Le chapeau est à la mode. De tous temps objet de distinction sociale, il prend aujourd’hui les formes les plus diverses dans notre société mouvementée.
Celui de Denis Gauthier Sauvagnac n’est guère désiré. L’ancien délégué général de l’Union de l’Industrie et des métiers de la Métallurgie l’a dit, il veut bien le rendre avec les indemnisations (2,6 millions d’euros pour l’UIMM) qui vont avec. Accusé d’avoir eu recours à des distributions occultes d’argent liquide, le poids du chapeau serait-il trop lourd à porter ?
Quant au chapeau de Jérôme Kerviel, une gentille dame de son petit village de Bretagne l’affirme, il est bien trop grand pour lui. Les habilleurs auront à revoir les dimensions de ces accessoires qui ne siéent guère à ceux qui défraient les chroniques financières. Le trader de la Société générale partagerait bien l’ombre de ce couvre-chef - et les condamnations judiciaires qu’il implique - avec ses supérieurs et les dirigeants de l’établissement bancaire. En réponse, Daniel Bouton, son président, partagera seulement son salaire en gage de bonne volonté. Mais après avoir reçu la confiance de ses administrateurs et salariés, il compte bien rester dans la lumière.

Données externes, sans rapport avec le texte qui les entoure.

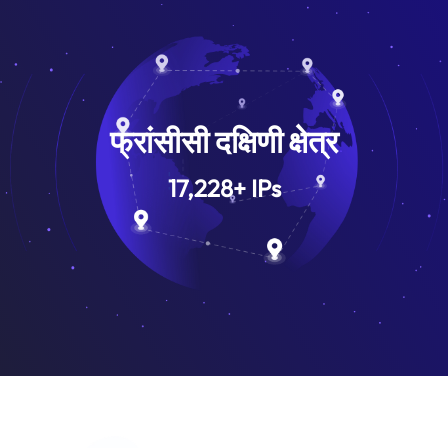
फ्रांसीसी दक्षिणी क्षेत्र
17,228
+
IPs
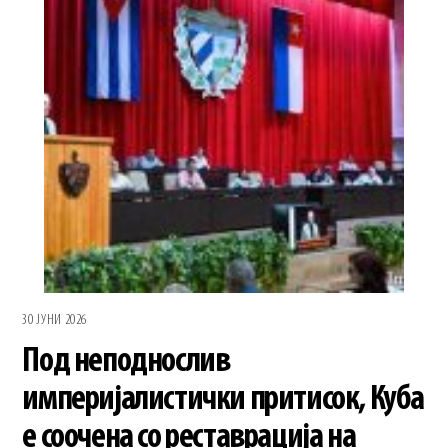
30 ЈУНИ 2026
Под неподнослив
империјалистички притисок, Куба
е соочена со реставрација на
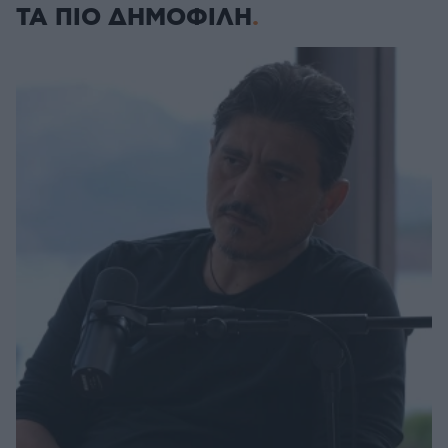
ΤΑ ΠΙΟ ΔΗΜΟΦΙΛΗ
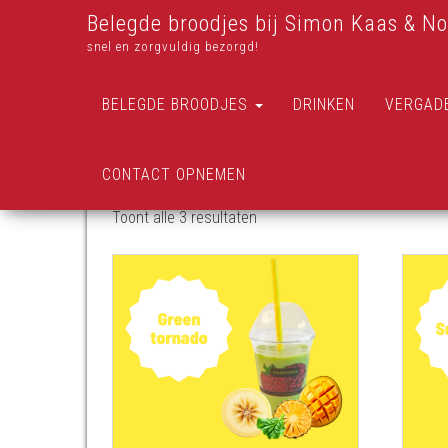
Belegde broodjes bij Simon Kaas & No
snel en zorgvuldig bezorgd!
BELEGDE BROODJES
DRINKEN
VERGAD
CONTACT OPNEMEN
Toont alle 3 resultaten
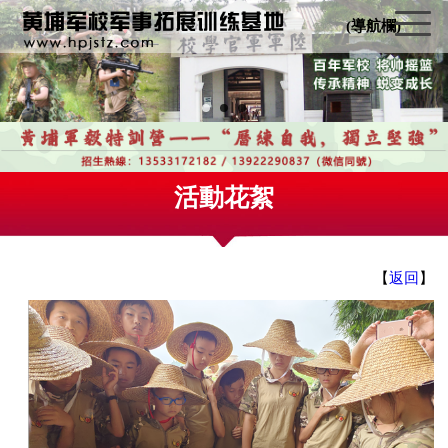
(導航欄)
活動花絮
【
返回
】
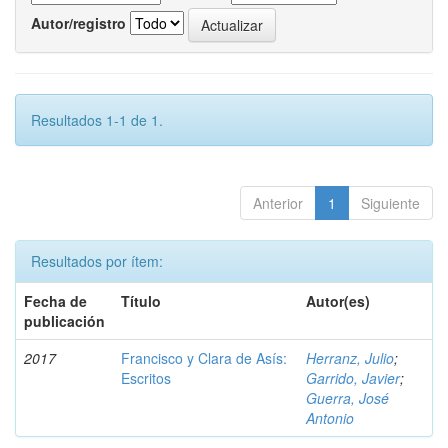
Autor/registro
Resultados 1-1 de 1.
Anterior
1
Siguiente
Resultados por ítem:
Fecha de
Título
Autor(es)
publicación
2017
Francisco y Clara de Asís:
Herranz, Julio
;
Escritos
Garrido, Javier
;
Guerra, José
Antonio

Le chapeau que tout le monde s’arrache, c’est celui de François Mitterrand, que le Parti socialiste s’est offert à la vente aux enchères des effets personnels de l’ancien président pour la modique somme de 7800 euros. Celui-là abritait bien des secrets. Pas d’un diamètre démesuré pour la tête de l’ancien chef de l’Etat mais pas moins d’un cancer et d’une Mazarine illégitime étaient cachés là-dessous. Ce refuge de discrétion pourrait bien inspirer le président actuel à qui l’on reproche trop de transparence.
Le chapeau est aussi une affaire d’ego. Carla Bruni, nouvelle première dame de France, a fait l’unanimité à Windsor coiffée de son bibi gris signé John Galliano, dont la discrétion avait pour but de ne pas concurrencer l’extravagance fleurie des chapeaux de la Reine Elisabeth.
Chacun sa place, chacun son chapeau.
Julie Guillot
J’ai trouvé ton blog par hazard, parce que j’ai écrit une histoire à propos des chaussures de carla bruni.
je suis Italienne e je ne parle pas trés bien le Francais, mais je veux te saluer quand meme
… enfin, nous avons choisi le meme “template”.